There are several new techniques from data-driven journalism that may be of assistance in investigations:
• Analysing data taken from the social media profiles of perpetrators or influential people. This can help you tease out lines of investigation or access information from non-traditional sources (Donald Trump’s tweets about a particular incident, for example, predating his presidency by many years).
• Analysing audience reactions to prominent public issues.
• Accessing historical data relevant to your investigation. For example, working out the dates on which something happened can provide you with new ways of understanding present problems (the date of a famine in a particular country with chronic water supply problems...)
• Working out where something happened (a military operation in a particular country, for example) or a photo or video clip was taken. You can use data that has been deleted using archiving tools like Internet Archive or the Wayback Machine.
1. In 2011 the Guardian was able to establish who was responsible for looting during rioting that had taken place across the UK in August 2011. The Reading the Riots project, conducted in cooperation with LSE, was heavily data-driven
2. The Panama Papers project drew on more than 11.5 million documents making up 2.6 terabytes of data dating from 1977 to 2015 and concerning about 214,000 corporate entities. The International Consortium of Investigative Journalists (ICIJ) incorporated the data into a database that makes sifting through it and searching it much easier.
3. The Paradise Papers project, which likewise incorporates about 13.4 million documents obtained by the Suddeutsche Zeitung and showing how the world’s super-rich invest their money (ICIJ).
Stage 3: Analysis
After collating and refining the data, there are several methods you can use to analyse the data:
• Descriptive analysis: answers the questions “what?”, “who? “, “how”, “where” and “when?”
• Diagnostic analysis: answers the question “why?”
• Advanced analysis making predictions about future scenarios. A successful example is provided by Noun Post’s report Golden Generals
Stage 4: Preparing a data-driven investigation
When putting together your story, there are various tools you can use to present data in way that is easier to understand: Charts and graphs, Infographics , Interactive maps
Tools that may be of interest include: Tableau Public and Many Eyes, which will allow you to present data visually in a range of different ways, and Geocommons and Google Fusion Tables, which will allow you to produce maps using coordinates.
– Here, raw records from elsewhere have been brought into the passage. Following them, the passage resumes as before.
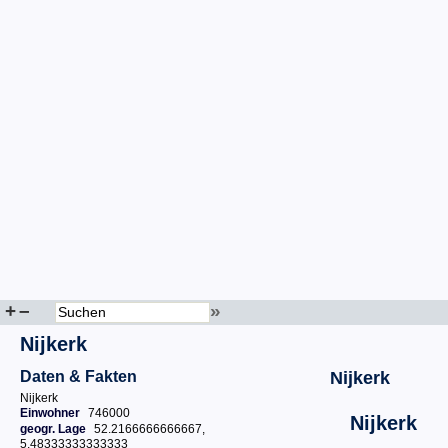
+
–
»
Nijkerk
Daten & Fakten
Nijkerk
Nijkerk
Einwohner
746000
Nijkerk
geogr. Lage
52.2166666666667,
5.48333333333333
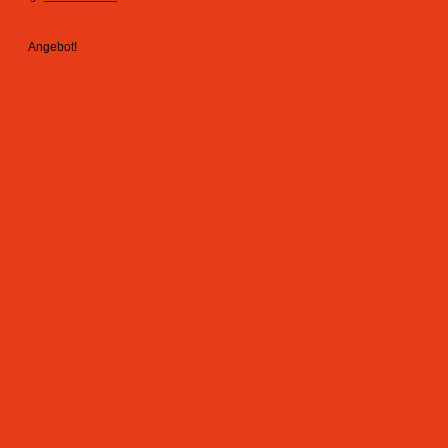
Angebot!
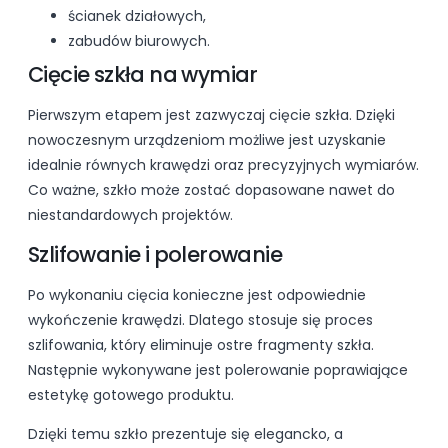
ścianek działowych,
zabudów biurowych.
Cięcie szkła na wymiar
Pierwszym etapem jest zazwyczaj cięcie szkła. Dzięki
nowoczesnym urządzeniom możliwe jest uzyskanie
idealnie równych krawędzi oraz precyzyjnych wymiarów.
Co ważne, szkło może zostać dopasowane nawet do
niestandardowych projektów.
Szlifowanie i polerowanie
Po wykonaniu cięcia konieczne jest odpowiednie
wykończenie krawędzi. Dlatego stosuje się proces
szlifowania, który eliminuje ostre fragmenty szkła.
Następnie wykonywane jest polerowanie poprawiające
estetykę gotowego produktu.
Dzięki temu szkło prezentuje się elegancko, a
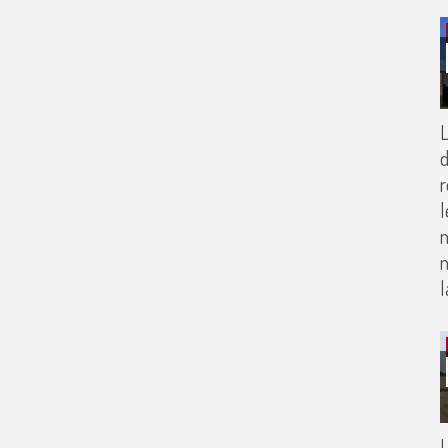
L
d
r
l
m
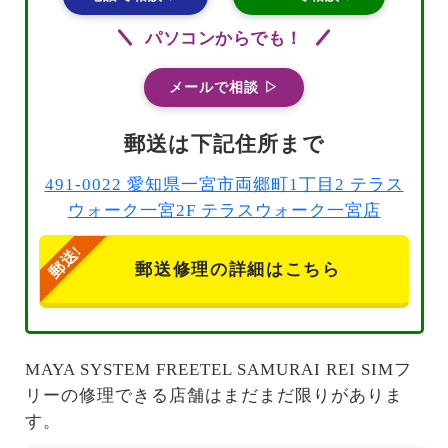
パソコンからでも！
メールで相談 ▷
郵送は下記住所まで
491-0022 愛知県一宮市両郷町1丁目2 テラス
ウォーク一宮2F テラスウォーク一宮店
郵送修理の詳細はこちら
MAYA SYSTEM FREETEL SAMURAI REI SIMフ
リーの修理できる店舗はまだまだ限りがありま
す。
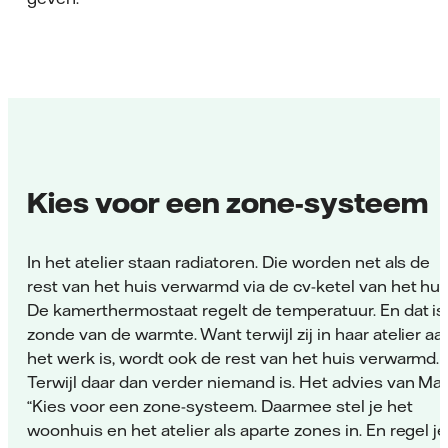
Kies voor een zone-systeem
In het atelier staan radiatoren. Die worden net als de
rest van het huis verwarmd via de cv-ketel van het hui
De kamerthermostaat regelt de temperatuur. En dat is
zonde van de warmte. Want terwijl zij in haar atelier aa
het werk is, wordt ook de rest van het huis verwarmd.
Terwijl daar dan verder niemand is. Het advies van Max
“Kies voor een zone-systeem. Daarmee stel je het
woonhuis en het atelier als aparte zones in. En regel je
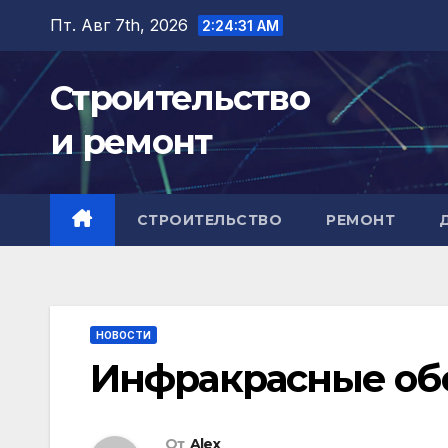
Перейти
Пт. Авг 7th, 2026
2:24:31 AM
к
содержимому
Строительство
и ремонт
СТРОИТЕЛЬСТВО
РЕМОНТ
НОВОСТИ
Инфракрасные обо
От
Alex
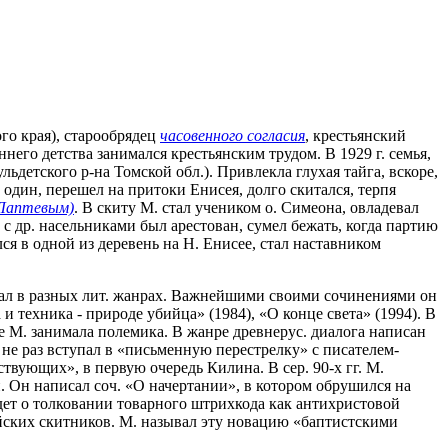
го края), старообрядец
часовенного согласия
, крестьянский
него детства занимался крестьянским трудом. В 1929 г. семья,
льдетского р-на Томской обл.). Привлекла глухая тайга, вскоре,
е один, перешел на притоки Енисея, долго скитался, терпя
Лаптевым)
. В скиту М. стал учеником о. Симеона, овладевал
 с др. насельниками был арестован, сумел бежать, когда партию
ся в одной из деревень на Н. Енисее, стал наставником
отал в разных лит. жанрах. Важнейшими своими сочинениями он
и техника - природе убийца» (1984), «О конце света» (1994). В
ве М. занимала полемика. В жанре древнерус. диалога написан
не раз вступал в «письменную перестрелку» с писателем-
твующих», в первую очередь Килина. В сер. 90-х гг. М.
 Он написал соч. «О начертании», в котором обрушился на
дет о толковании товарного штрихкода как антихристовой
исейских скитников. М. называл эту новацию «баптистскими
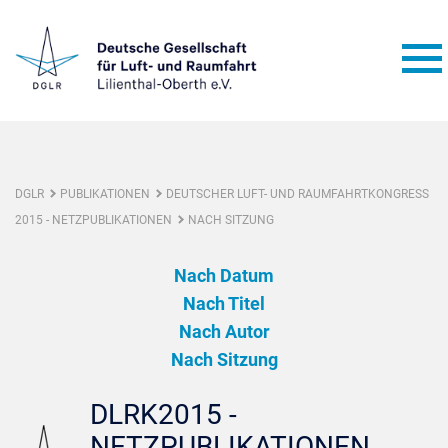
DGLR
PUBLIKATIONEN
DEUTSCHER LUFT- UND RAUMFAHRTKONGRESS
2015 - NETZPUBLIKATIONEN
NACH SITZUNG
Nach Datum
Nach Titel
Nach Autor
Nach Sitzung
DLRK2015 -
NETZPUBLIKATIONEN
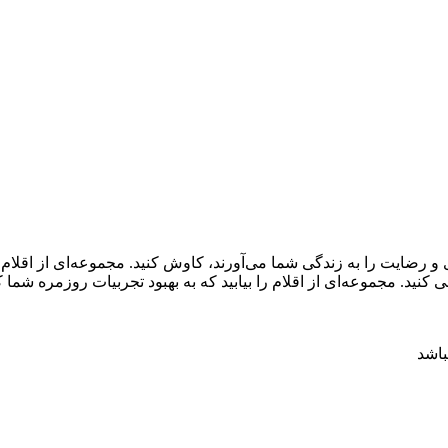
و رضایت را به زندگی شما می‌آورند، کاوش کنید. مجموعه‌ای از اقلا
ید. مجموعه‌ای از اقلام را بیابید که به بهبود تجربیات روزمره شما 
باشد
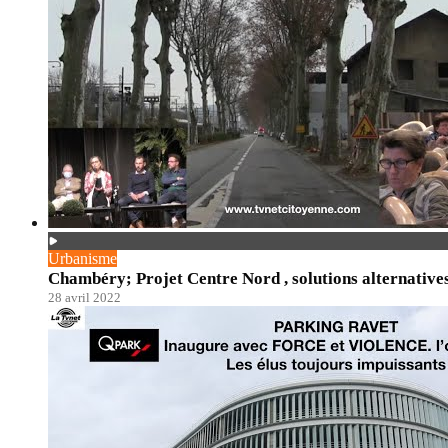
Urbanisme
Chambéry; Projet Centre Nord , solutions alternatives
28 avril 2022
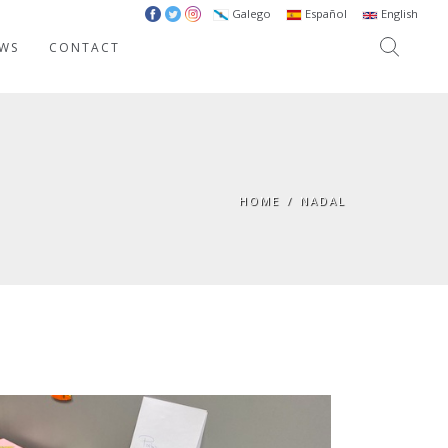
Galego
Español
English
WS
CONTACT
HOME
/
NADAL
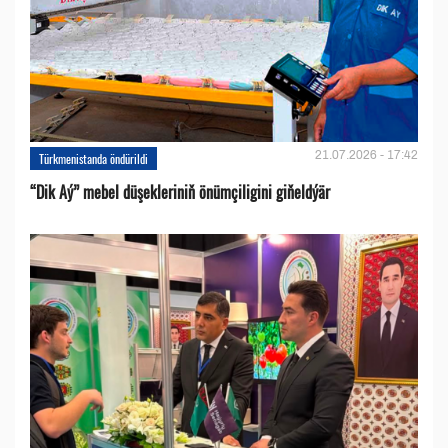
21.07.2026 - 17:42
Türkmenistanda öndürildi
“Dik Aý” mebel düşekleriniň önümçiligini giňeldýär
The AJMI has produced a guidebook to data-driven journalism that provides detailed instructions on how to go about doing this.
Saving data and documents
There are various programs you can use to store data:
Google Drive: Google Drive is associated with your personal email. It can be used as a digital memory folder allowing you to save data. You can also work on it directly, whether through the Google Docs interface or through Google Sheet (Excel).
Xperia Companion: Download this program to produce backup copies of your data. It allows you to transfer files easily from one device to another and store it safely.
Dropbox: Dropbox allows you to keep your files safe in a cloud folder. You can then access them wherever you are in the world.